How to Stop Off-the-Shelf Deep Neural Networks from Overthinking
Kaya, Yigitcan, Dumitras, Tudor
While deep neural networks (DNNs) can perform complex classification tasks, most of their natural inputs do not necessitate the depth of the modern architectures. This leads to wasted computation, as the network overthinks on the simpler inputs.

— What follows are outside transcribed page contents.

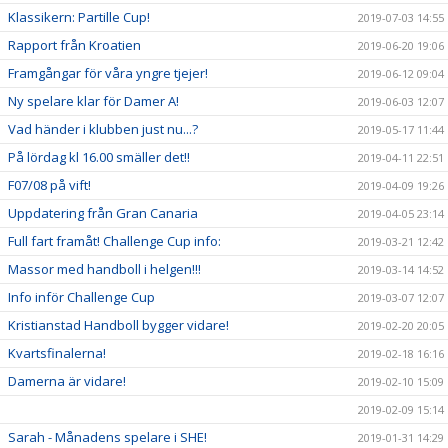
Klassikern: Partille Cup!
2019-07-03 14:55
Rapport från Kroatien
2019-06-20 19:06
Framgångar för våra yngre tjejer!
2019-06-12 09:04
Ny spelare klar för Damer A!
2019-06-03 12:07
Vad händer i klubben just nu...?
2019-05-17 11:44
På lördag kl 16.00 smäller det!!
2019-04-11 22:51
F07/08 på vift!
2019-04-09 19:26
Uppdatering från Gran Canaria
2019-04-05 23:14
Full fart framåt! Challenge Cup info:
2019-03-21 12:42
Massor med handboll i helgen!!!
2019-03-14 14:52
Info inför Challenge Cup
2019-03-07 12:07
Kristianstad Handboll bygger vidare!
2019-02-20 20:05
Kvartsfinalerna!
2019-02-18 16:16
Damerna är vidare!
2019-02-10 15:09
2019-02-09 15:14
Sarah - Månadens spelare i SHE!
2019-01-31 14:29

The overthinking problem could be prevented if standard DNNs could produce early predictions. However, prior work suggests that this is challenging in existing architectures, such as ResNet, as their internal layers are not trained for classification and optimizing them for accurate predictions hurts the end performance. In this paper, we explore the overthinking problem, and, as a remedy, we propose a generic modification to off-the-shelf DNNs---the Shallow-Deep Network (SDN). With this modification, a DNN can efficiently produce predictions from either shallow or deep layers, as appropriate for the given input. We employ feature reduction and a layer-wise objective function to train these progressively deeper internal classifiers while preserving the end-performance. We can apply the SDN modification either by training from scratch or by tuning a pre-trained model. Experiments on four architectures (VGG, ResNet, WideResNet, and MobileNet) and three image classifications tasks suggest that, for an average input, an SDN can produce a correct prediction before its middle layer. By avoiding unnecessary computation, the SDN can reduce the required number of operations for an input by 41% over the original network. Finally, we observe that disagreements among the early classifiers reliably indicate inputs where the network is likely to make a mistake. Building on this observation we propose an internal confusion metric and a method to diagnose misclassifications by visualizing these disagreements.